=== Section Start ===
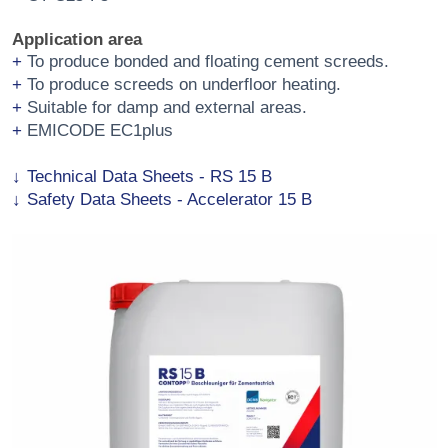
Application area
To produce bonded and floating cement screeds.
To produce screeds on underfloor heating.
Suitable for damp and external areas.
EMICODE EC1plus
Technical Data Sheets - RS 15 B
Safety Data Sheets - Accelerator 15 B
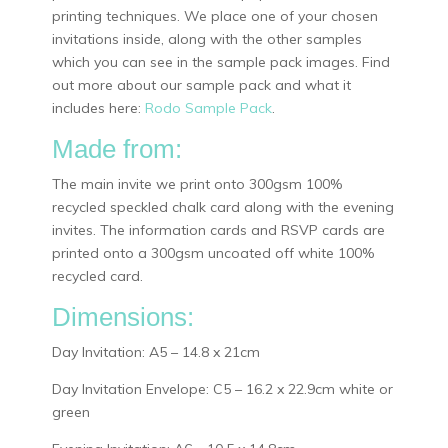
printing techniques. We place one of your chosen
invitations inside, along with the other samples
which you can see in the sample pack images. Find
out more about our sample pack and what it
includes here:
Rodo Sample Pack
.
Made from:
The main invite we print onto 300gsm 100%
recycled speckled chalk card along with the evening
invites. The information cards and RSVP cards are
printed onto a 300gsm uncoated off white 100%
recycled card.
Dimensions:
Day Invitation: A5 – 14.8 x 21cm
Day Invitation Envelope: C5 – 16.2 x 22.9cm white or
green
=== Section End ===
- _Required action_
Whenever a line above contains "with", copy that line.

- _Reply to the task_
invitations inside, along with the other samples
recycled speckled chalk card along with the evening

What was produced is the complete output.